▶ [Problem requirements]
Pull from the data below each line where the word "days" occurs, and copy it.

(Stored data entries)
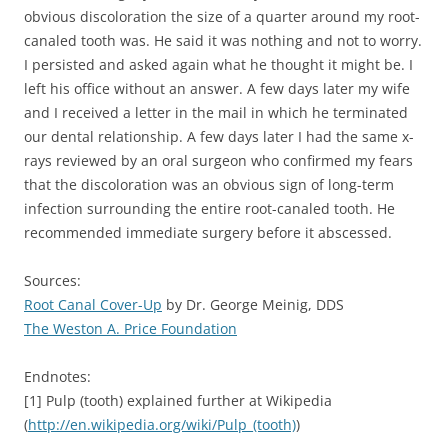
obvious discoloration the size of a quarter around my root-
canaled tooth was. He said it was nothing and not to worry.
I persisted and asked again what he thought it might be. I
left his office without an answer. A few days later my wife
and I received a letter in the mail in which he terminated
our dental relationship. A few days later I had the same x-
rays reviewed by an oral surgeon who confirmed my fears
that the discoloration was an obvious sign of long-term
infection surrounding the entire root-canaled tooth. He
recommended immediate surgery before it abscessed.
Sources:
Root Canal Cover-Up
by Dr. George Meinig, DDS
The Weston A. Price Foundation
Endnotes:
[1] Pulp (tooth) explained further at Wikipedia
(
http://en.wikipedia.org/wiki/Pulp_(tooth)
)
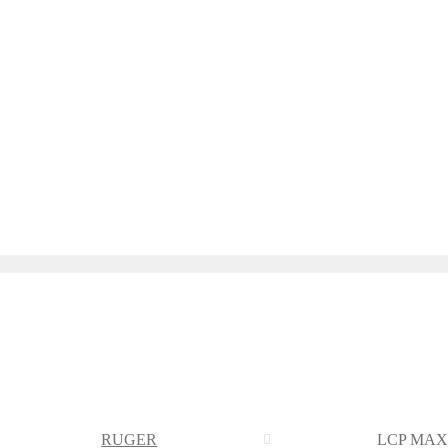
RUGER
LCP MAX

==

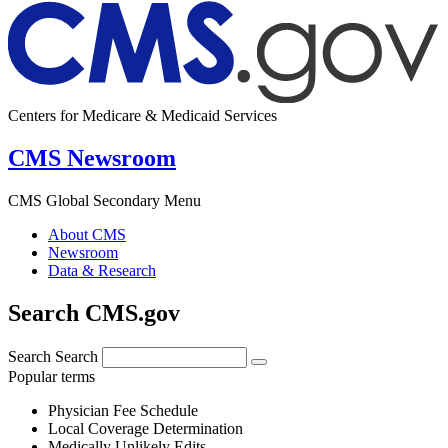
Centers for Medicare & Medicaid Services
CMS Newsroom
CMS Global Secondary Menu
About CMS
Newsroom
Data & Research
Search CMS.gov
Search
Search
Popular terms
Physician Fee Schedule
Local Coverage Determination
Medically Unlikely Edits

▶ [Answer space]
left his office without an answer. A few days later my wife
our dental relationship. A few days later I had the same x-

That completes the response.